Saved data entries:

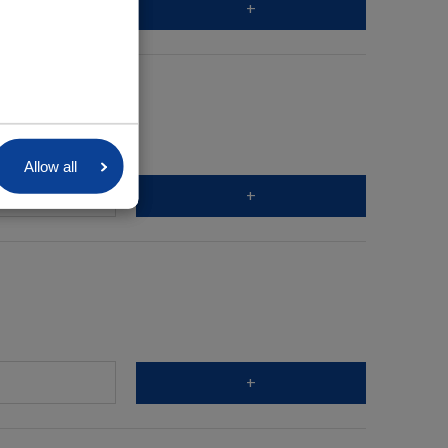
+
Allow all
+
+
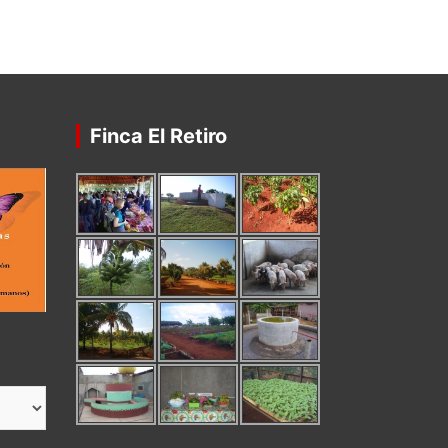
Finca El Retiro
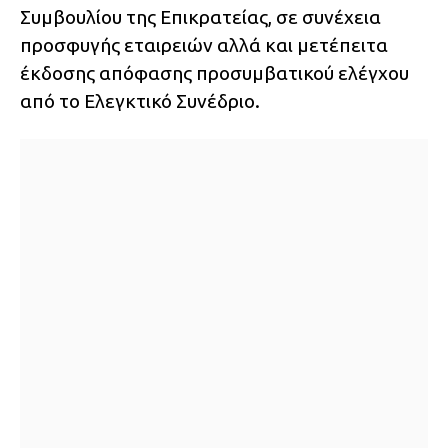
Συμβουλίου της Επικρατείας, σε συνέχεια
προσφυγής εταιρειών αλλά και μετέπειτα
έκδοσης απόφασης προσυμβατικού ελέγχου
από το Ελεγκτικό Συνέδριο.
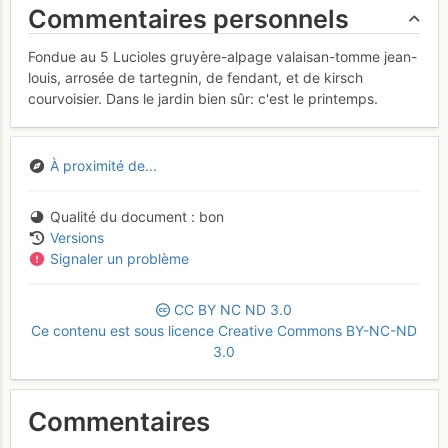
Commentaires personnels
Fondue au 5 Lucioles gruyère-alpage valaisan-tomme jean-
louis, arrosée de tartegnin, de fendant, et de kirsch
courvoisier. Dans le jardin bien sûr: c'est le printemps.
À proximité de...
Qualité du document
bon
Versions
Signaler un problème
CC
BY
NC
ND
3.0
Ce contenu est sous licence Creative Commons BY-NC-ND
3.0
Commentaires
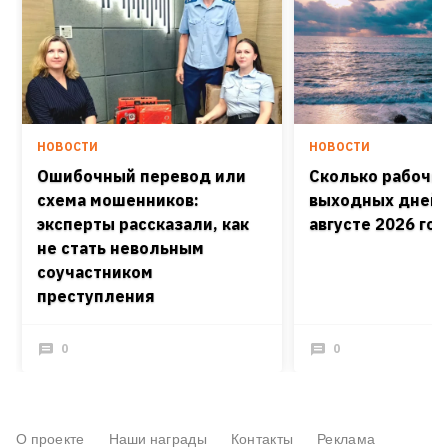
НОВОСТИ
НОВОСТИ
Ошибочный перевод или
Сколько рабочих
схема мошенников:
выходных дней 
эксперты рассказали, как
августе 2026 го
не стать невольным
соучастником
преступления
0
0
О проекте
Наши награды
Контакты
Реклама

• PROBLEM DETAILS
Please set down, exactly and with no pictures, the lines in the entries above starting at the one holding "έκδοσης απόφασης προσυμβατικού ελέγχου" and ending at the one holding "Signaler un problème", ends included.

• RESPONSE BOX
έκδοσης απόφασης προσυμβατικού ελέγχου
από το Ελεγκτικό Συνέδριο.
Commentaires personnels
Fondue au 5 Lucioles gruyère-alpage valaisan-tomme jean-
louis, arrosée de tartegnin, de fendant, et de kirsch
courvoisier. Dans le jardin bien sûr: c'est le printemps.
À proximité de...
Qualité du document
bon
Versions
Signaler un problème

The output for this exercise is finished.